The New York Times In America

March 11, 2004

What Goes Abroad Usually Comes Back, With Benefits


THE Jan. 31 issue of The Economist described the consequences of high-tech jobs moving overseas.

According to the story, "with the trans-Atlantic shift in R&D goes many high-value jobs, as well as a greater share of the industry's profits." This trend has led to an "increasing concern" in the industry, with some executives speaking out against the outsourcing trend.

Old news, you might say. The press is filled with articles about high-tech jobs being outsourced to India.

The twist here is that the article is about biotech research jobs being outsourced to the United States from Europe. But the language is eerily familiar: replace "biotech" with "infotech" and switch the roles of Europe and America and this story could pass for yet another Silicon Valley requiem.

Articles like this should remind us that trade is a two-way street.

The money paid to foreign producers, whether businesses or workers, typically comes back home to buy domestic goods and services, thereby generating domestic employment. That is true whether it is European companies paying American biotech researchers, or American companies paying Indian programmers.

Think about it. If Oracle sends $10,000 abroad to pay an Indian programmer, then that money either finds its way back to the United States or it doesn't. If it comes back, it can be used to buy American goods and services, employing American workers. If it doesn't come back then it's even better from the viewpoint of the country: we've sent them paper, while they've sent us valuable goods and services.

Yes, these days it's more likely bits than paper, and maybe they are sending us more services than goods. And perhaps the way the money comes back is via a purchase of Treasury bonds or other financial securities.

But the same principle applies. If the income from the Treasury bonds is used to buy something produced in the United States, it creates jobs. If the money is never spent in the United States, we've gotten something for nothing.

The political problem with trade is simply this: when the dollars flow offshore, it is easy to identify those who are hurt. But when the dollars flow back, it is much more difficult to discern the beneficiaries.

Look at farmers, for example. Stimulated by the decline in the dollar, American agricultural exports are forecast to grow to $59 billion this year, $2.8 billion more than last year, despite the dip reported yesterday. Farm income is up, too, and would be even higher if not for the drop in beef exports because of mad cow fears.

Despite this surge in nonbeef agricultural exports, you do not see farmers demonstrating in favor of free trade. American biotech workers are doing pretty well, too, as the opening example illustrates. But how many of those farmers or technicians attribute their good fortune to foreign trade?

Those who gain from trade either do not know it, or keep quiet about it, for obvious reasons. It's not prudent to brag about your good fortune while others are losing their jobs.

But isn't there something special about trade in services? Well, no. Services have always been traded internationally. In fact, they now account for about 30 percent of the value of all American exports. Last year, the United States had a $550 billion trade deficit for goods, but a $60 billion surplus on the service side.

Today, modern communications technology offers a whole new set of opportunities for trade in services.

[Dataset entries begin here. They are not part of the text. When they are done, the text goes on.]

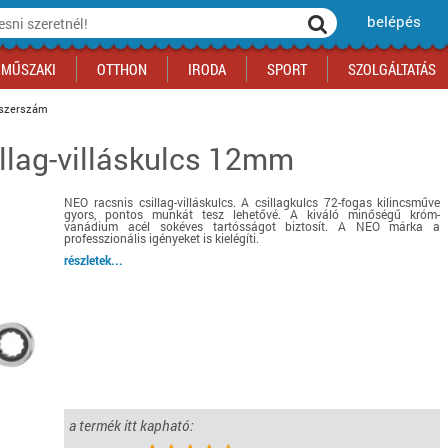
belépés
MŰSZAKI
OTTHON
IRODA
SPORT
SZOLGÁLTATÁS
szerszám
llag-villáskulcs 12mm
ka
yógyszertár
csálnivaló
Sport akciók
Építkezés
Fitneszközpont
Biztonságtechnika
kciók
a
, gördeszka, roller
ék
mékek, sütemények
Szolgáltatás akciók
Szerszám, barkács, alkatrész
Kocsmasport
Ünnepi dekoráció
NEO racsnis csillag-villáskulcs. A csillagkulcs 72-fogas kilincsműve
tító, parkolás
s ital
Iskolakezdés, papír, írószer
Motor
Fűtés
gyors, pontos munkát tesz lehetővé. A kiváló minőségű króm-
vanádium acél sokéves tartósságot biztosít. A NEO márka a
ás akciók
k
l
Háziállatok
Autó
professzionális igényeket is kielégíti.
részletek...
iók
Bébi
Ingatlan
ók
Gyógyászati segédeszköz
Regisztrálj az oldalunkra INGYEN itt ››
Regisztrálj az oldalunkra INGYEN itt ››
Regisztrálj az oldalunkra INGYEN itt ››
Regisztrálj az oldalunkra INGYEN itt ››
Regisztrálj az oldalunkra INGYEN itt ››
Regisztrálj az oldalunkra INGYEN itt ››
Regisztrálj az oldalunkra INGYEN itt ››
Regisztrálj az oldalunkra INGYEN itt ››
a termék itt kapható: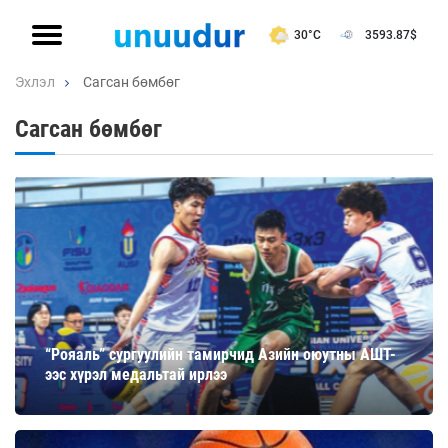
30°C
3593.87
$
Эхлэл
Сагсан бөмбөг
Сагсан бөмбөг
“Рояаль” сургуулийн тамирчид Азийн оюутны АШТ-
ээс хүрэл медальтай ирлээ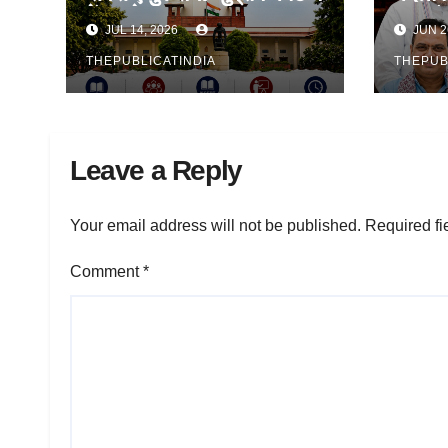
केंद्र ने बताया प्लान, NCERT
मुख्यम
JUL 14, 2026
JUN 2
तैयार करेगा पाठ्यक्रम
THEPUBLICATINDIA
THEPUB
Leave a Reply
Your email address will not be published.
Required fi
Comment
*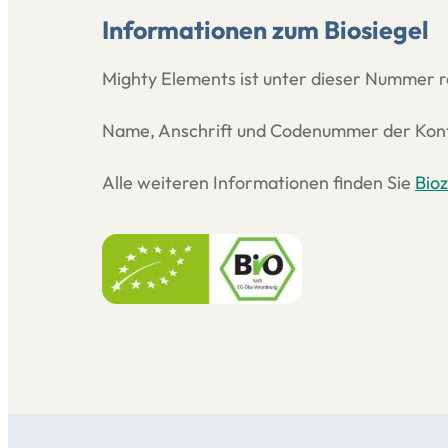
Informationen zum Biosiegel
Mighty Elements ist unter dieser Numme
Name, Anschrift und Codenummer der Kon
Alle weiteren Informationen finden Sie
Bioz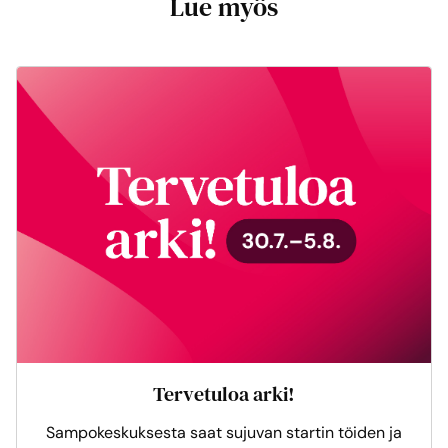
Lue myös
Tervetuloa arki!
Sampokeskuksesta saat sujuvan startin töiden ja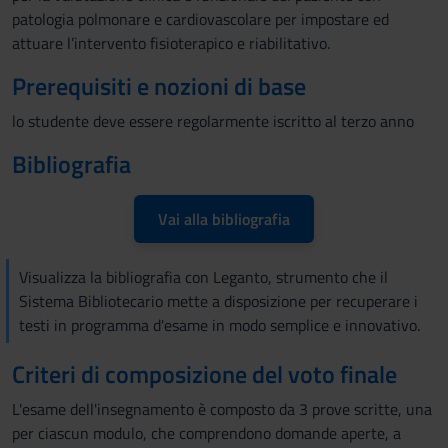
patologia polmonare e cardiovascolare per impostare ed
attuare l’intervento fisioterapico e riabilitativo.
Prerequisiti e nozioni di base
lo studente deve essere regolarmente iscritto al terzo anno
Bibliografia
Vai alla bibliografia
Visualizza la bibliografia con Leganto, strumento che il
Sistema Bibliotecario mette a disposizione per recuperare i
testi in programma d'esame in modo semplice e innovativo.
Criteri di composizione del voto finale
L'esame dell'insegnamento è composto da 3 prove scritte, una
per ciascun modulo, che comprendono domande aperte, a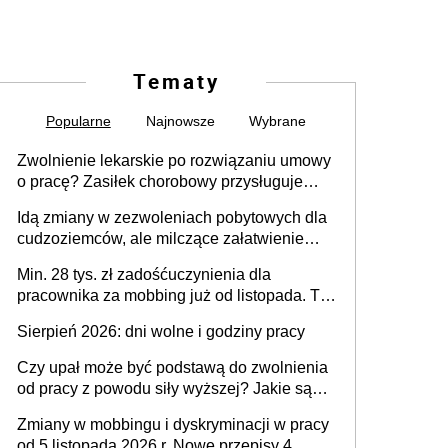
Tematy
Popularne
Najnowsze
Wybrane
Zwolnienie lekarskie po rozwiązaniu umowy
o pracę? Zasiłek chorobowy przysługuje
tylko w przypadku zachorowania w ciągu 14
Idą zmiany w zezwoleniach pobytowych dla
dni od ustania stosunku pracy
cudzoziemców, ale milczące załatwienie
spraw przewidziano tylko dla wybranych
Min. 28 tys. zł zadośćuczynienia dla
pracownika za mobbing już od listopada. To
także nieuzasadniona krytyka i izolowanie z
Sierpień 2026: dni wolne i godziny pracy
zespołu
Czy upał może być podstawą do zwolnienia
od pracy z powodu siły wyższej? Jakie są
obowiązki pracodawcy
Zmiany w mobbingu i dyskryminacji w pracy
od 5 listopada 2026 r. Nowe przepisy 4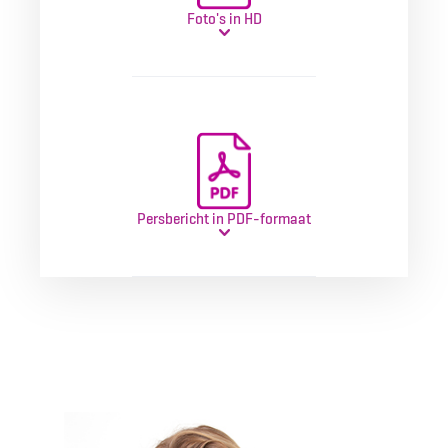
Foto's in HD
Persbericht in PDF-formaat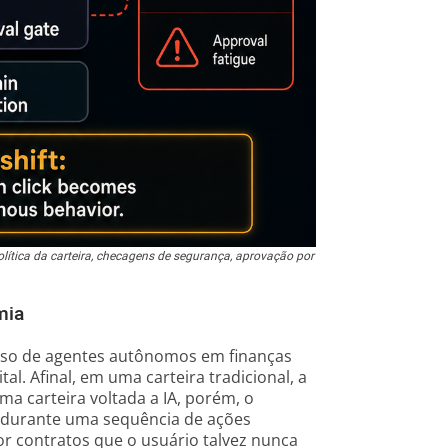
olítica da carteira, checagens de segurança, aprovação por
mia
so de agentes autônomos em finanças
l. Afinal, em uma carteira tradicional, a
a carteira voltada a IA, porém, o
, durante uma sequência de ações
por contratos que o usuário talvez nunca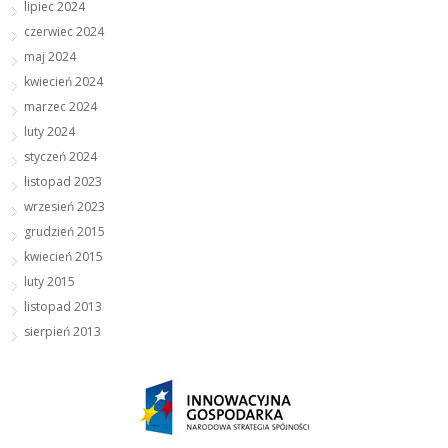
lipiec 2024
czerwiec 2024
maj 2024
kwiecień 2024
marzec 2024
luty 2024
styczeń 2024
listopad 2023
wrzesień 2023
grudzień 2015
kwiecień 2015
luty 2015
listopad 2013
sierpień 2013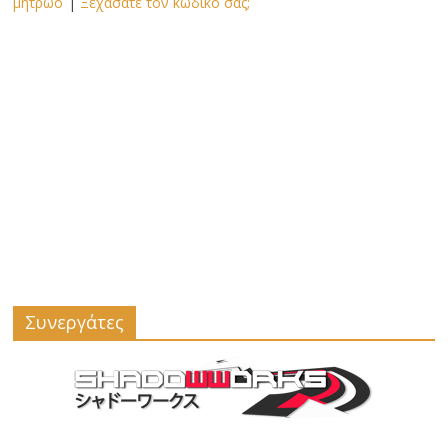
μητρώο
|
Ξεχάσατε τον κωδικό σας;
Συνεργάτες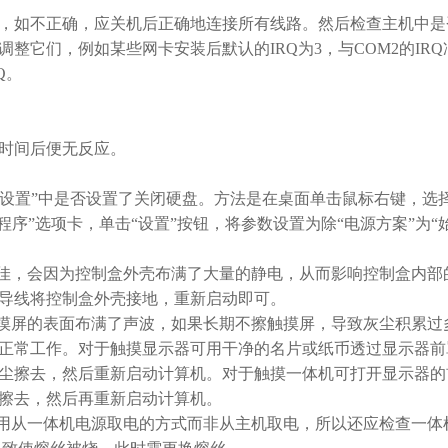
如不正确，应关机后正确地连接所有线路。然后检查主机中是
整它们，例如某些网卡安装后默认的IRQ为3，与COM2的IRQ
Q。
时间后便无反应。
节能设置”中是否设置了关闭硬盘。方法是在桌面单击鼠标右键，选择
程序”选项卡，单击“设置”按钮，将参数设置为除“电源方案”为“
佳，会因为控制盒外壳布满了大量的静电，从而影响控制盒内部
导线将控制盒外壳接地，重新启动即可。
摸屏的表面布满了声波，如果长期不擦触摸屏，导致灰尘积累过
正常工作。对于触摸显示器可用干净的名片或纸币透过显示器前
尘擦去，然后重新启动计算机。对于触摸一体机可打开显示器的
擦去，然后再重新启动计算机。
用从一体机电源取电的方式而非从主机取电，所以还应检查一体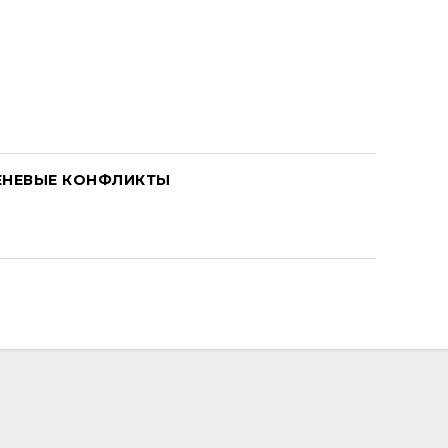
ЕНЕВЫЕ КОНФЛИКТЫ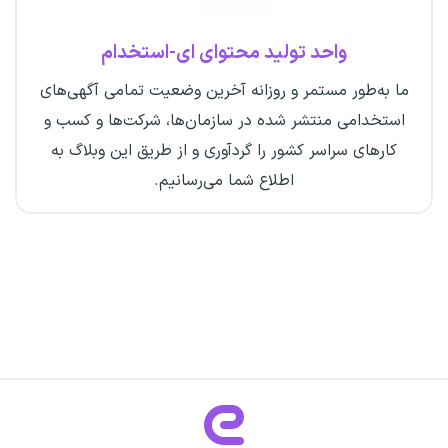
واحد تولید محتوای ای-استخدام
ما به‌طور مستمر و روزانه آخرین وضعیت تمامی آگهی‌های
استخدامی منتشر شده در سازمان‌ها، شرکت‌ها و کسب و
کارهای سراسر کشور را گردآوری و از طریق این وبلاگ به
اطلاع شما می‌رسانیم.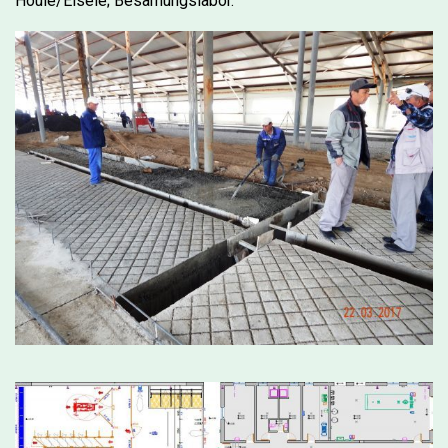
Houle/Eisele; Besamungslabor.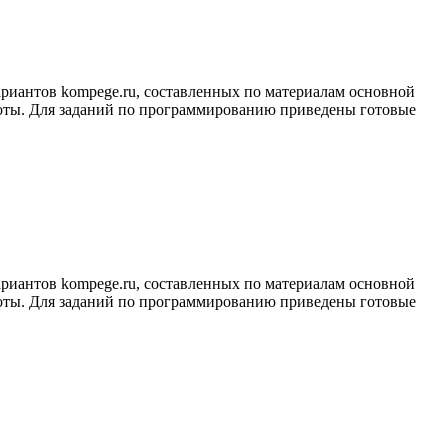
риантов kompege.ru, составленных по материалам основной
боты. Для заданий по программированию приведены готовые
риантов kompege.ru, составленных по материалам основной
боты. Для заданий по программированию приведены готовые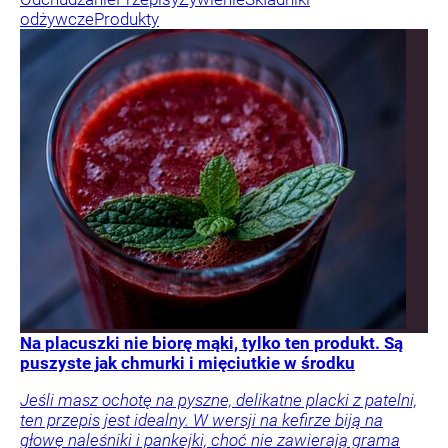
odżywcze
Produkty
Na placuszki nie biorę mąki, tylko ten produkt. Są
puszyste jak chmurki i mięciutkie w środku
Jeśli masz ochotę na pyszne, delikatne placki z patelni,
ten przepis jest idealny. W wersji na kefirze biją na
głowę naleśniki i pankejki, choć nie zawierają grama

Imagine a world where American workers could subcontract production to foreign workers on their own. Paul could send an e-mail message with his programming assignments to Avinash every morning and receive the completed work back in the afternoon. In exchange, Paul would buy a money order for one-tenth of his salary each month and send it to Avinash.

Paul could take on another job, earning more money, or he could just take it easy. Sound like a good deal for Paul? Of course it is: he would jump at the chance to subcontract on those terms.

Even though Paul would hire Avinash to do his job if he could capture the wage difference himself, Paul would still be understandably upset if his employer laid him off and outsourced his job to Avinash.

This thought experiment illustrates that the debates about trade are not about whether we should accept those good deals offered to us by cheap foreign labor - of course we should. The debate is all about who will capture the benefits from those deals and who will bear the costs.

Ideally, those who benefit the most from trade would compensate those who lose. In practice, virtually everyone benefits to some degree from cheaper goods and services, so compensation for those who lose from trade should come from general revenues.

The United States has, with some exceptions, been a champion of free trade. It would be a huge step backward to move toward protectionist policies.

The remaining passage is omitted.